Material provided:
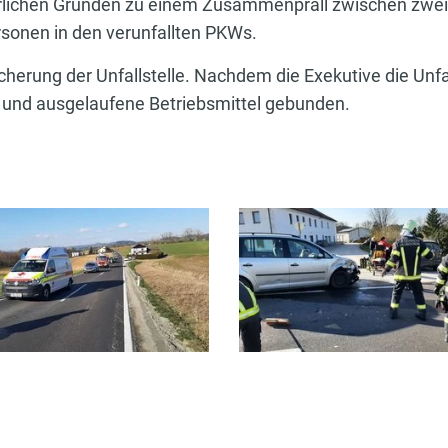
rlichen Gründen zu einem Zusammenprall zwischen zwei
sonen in den verunfallten PKWs.
icherung der Unfallstelle. Nachdem die Exekutive die U
t und ausgelaufene Betriebsmittel gebunden.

Task requirements:
Reproduce the data word for word, excluding its pictures.

Exercise output:
rlichen Gründen zu einem Zusammenprall zwischen zwei
sonen in den verunfallten PKWs.
icherung der Unfallstelle. Nachdem die Exekutive die U
t und ausgelaufene Betriebsmittel gebunden.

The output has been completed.